Work instruction:
When the line with "attento nella preparazione degli ordini." turns up below, begin repeating exactly, and carry on through the line with "Clique aqui."; no pictures go into the copy.

Records for this exercise:
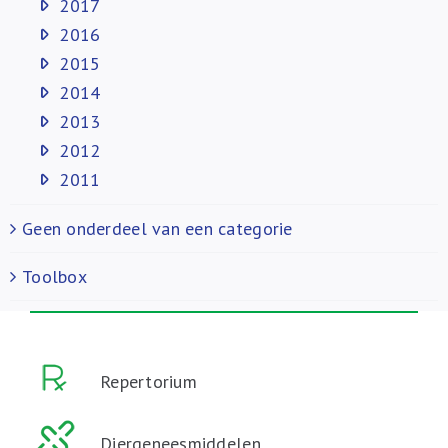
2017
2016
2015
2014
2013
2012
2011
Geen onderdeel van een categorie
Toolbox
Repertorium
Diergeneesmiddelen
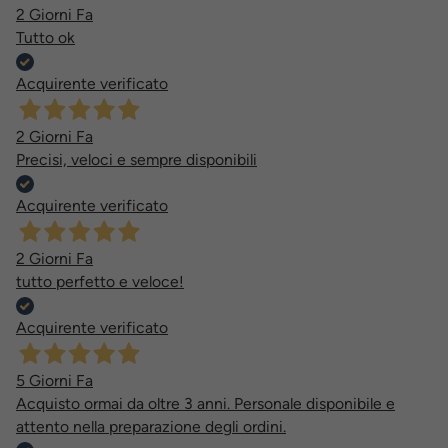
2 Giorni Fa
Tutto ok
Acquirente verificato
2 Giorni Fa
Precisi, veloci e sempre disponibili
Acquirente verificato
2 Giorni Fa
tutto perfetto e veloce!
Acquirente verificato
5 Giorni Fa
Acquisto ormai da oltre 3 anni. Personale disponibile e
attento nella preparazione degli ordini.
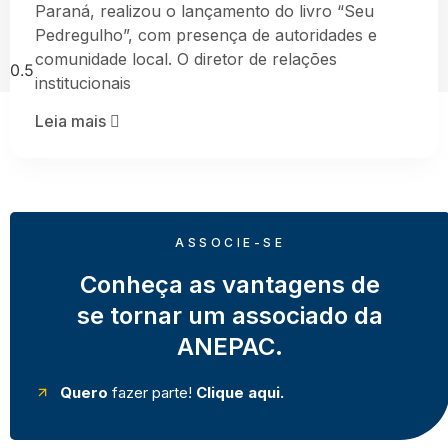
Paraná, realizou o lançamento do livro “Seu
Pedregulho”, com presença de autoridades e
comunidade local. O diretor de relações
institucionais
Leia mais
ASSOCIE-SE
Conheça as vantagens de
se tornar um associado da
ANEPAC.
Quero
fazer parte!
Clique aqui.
---
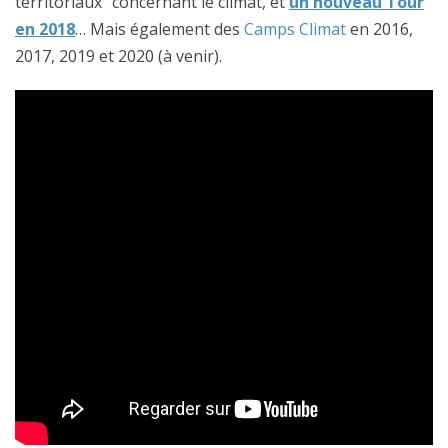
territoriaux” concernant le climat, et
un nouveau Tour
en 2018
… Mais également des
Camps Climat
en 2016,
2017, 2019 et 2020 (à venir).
==
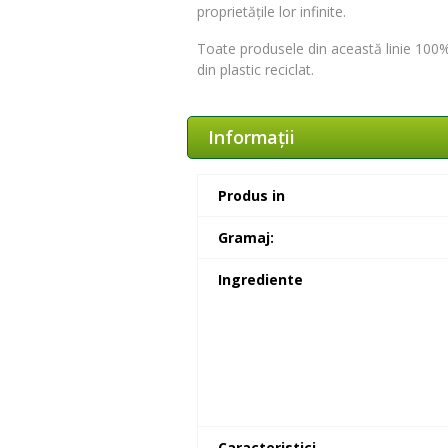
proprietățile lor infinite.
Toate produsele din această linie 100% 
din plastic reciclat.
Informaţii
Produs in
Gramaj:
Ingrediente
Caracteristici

Result of this task:
attento nella preparazione degli ordini.
Paraná, realizou o lançamento do livro “Seu
Pedregulho”, com presença de autoridades e
comunidade local. O diretor de relações
institucionais
Leia mais
ASSOCIE-SE
Conheça as vantagens de
se tornar um associado da
ANEPAC.
Quero
fazer parte!
Clique aqui.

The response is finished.